AUTHOR: Robert Hall, Philosophy Faculty, Universidad Autónoma de Querétaro, University of West Virginia
TITLE: Review of Adela Cortina, Las fronteras de la persona. El valor de los animales, ladignidad de los humanos, Taurus, Madrid, 2009, 240 pp.



In his review of Adele Cortina´s Las fronteras de la persona. El valor de los animales, la dignidad de los humanos (Taurus, Madrid, 2009), Professor Robert Hall from the Faculty of Philosophy of the University of West Virginia and Universidad Autónoma de Querétaro, sketches the arguments Cortina makes with regards to the relationship between humans and animals. Originally published in Dianoia, the summary provides an insightful take on the strengths and weaknesses of the author´s arguments.
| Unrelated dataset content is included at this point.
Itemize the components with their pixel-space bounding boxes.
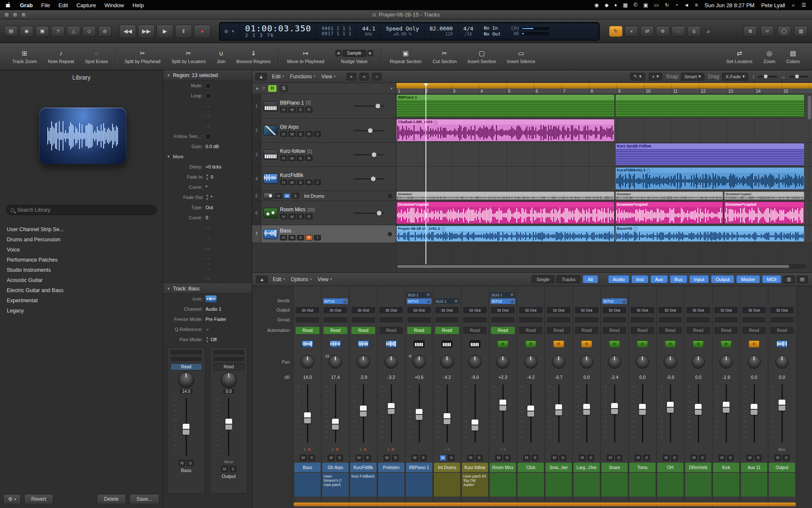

According to Hall, Cortina presents three options for considering animals in the ethical system: first to accept non-human animals on the same terms as humans; second to include animals into the ethical argument, though with a certain moral gradation; and third to leave the situation as it is due to lack of evidence to change the current classification.
Hall notes that while Cortina argues in favor of including animals into ethical arguments, she does so mostly via negation of the other two options rather than by structuring an argument in favor of the second. Cortina argues that inalienable and unique human traits put them on an ethical footing above non-human animals. As a result, Cortina argues that animals have values, but not rights, a position which, Hall argues, leaves them, whether intentionally or unintentionally, at the whims of human rights.